EXERCISE:
Emit the line that holds "Kinnerup Auto" and all lines following it through the end of the data, verbatim, and nothing else.

Dataset entries:
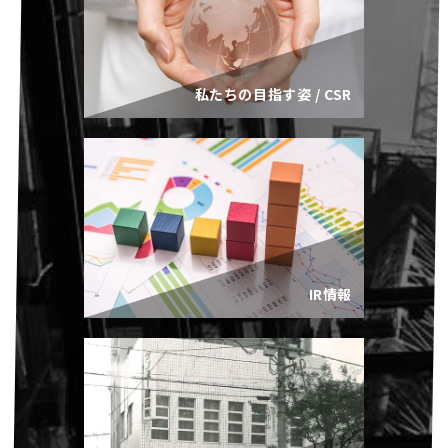
私たちの目指す姿 / CSR
IR情報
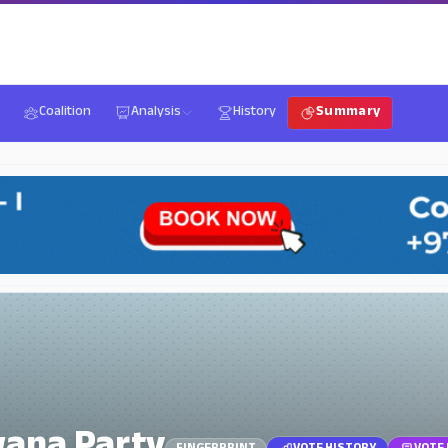
Coalition
Analysis
History
Summary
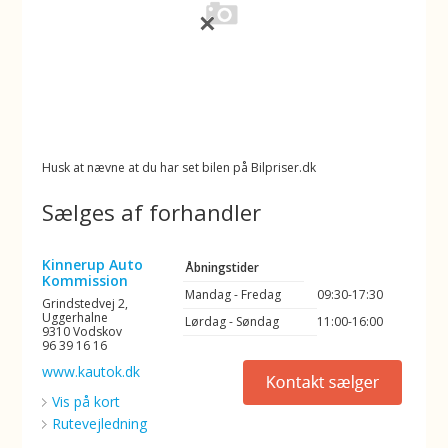
Husk at nævne at du har set bilen på Bilpriser.dk
Sælges af forhandler
Kinnerup Auto
Åbningstider
Kommission
Mandag - Fredag
09:30-17:30
Grindstedvej 2,
Uggerhalne
Lørdag - Søndag
11:00-16:00
9310 Vodskov
96 39 16 16
www.kautok.dk
Vis på kort
Rutevejledning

FINAL ANSWER:
Kinnerup Auto
Åbningstider
Kommission
Mandag - Fredag
09:30-17:30
Grindstedvej 2,
Uggerhalne
Lørdag - Søndag
11:00-16:00
9310 Vodskov
96 39 16 16
www.kautok.dk
Vis på kort
Rutevejledning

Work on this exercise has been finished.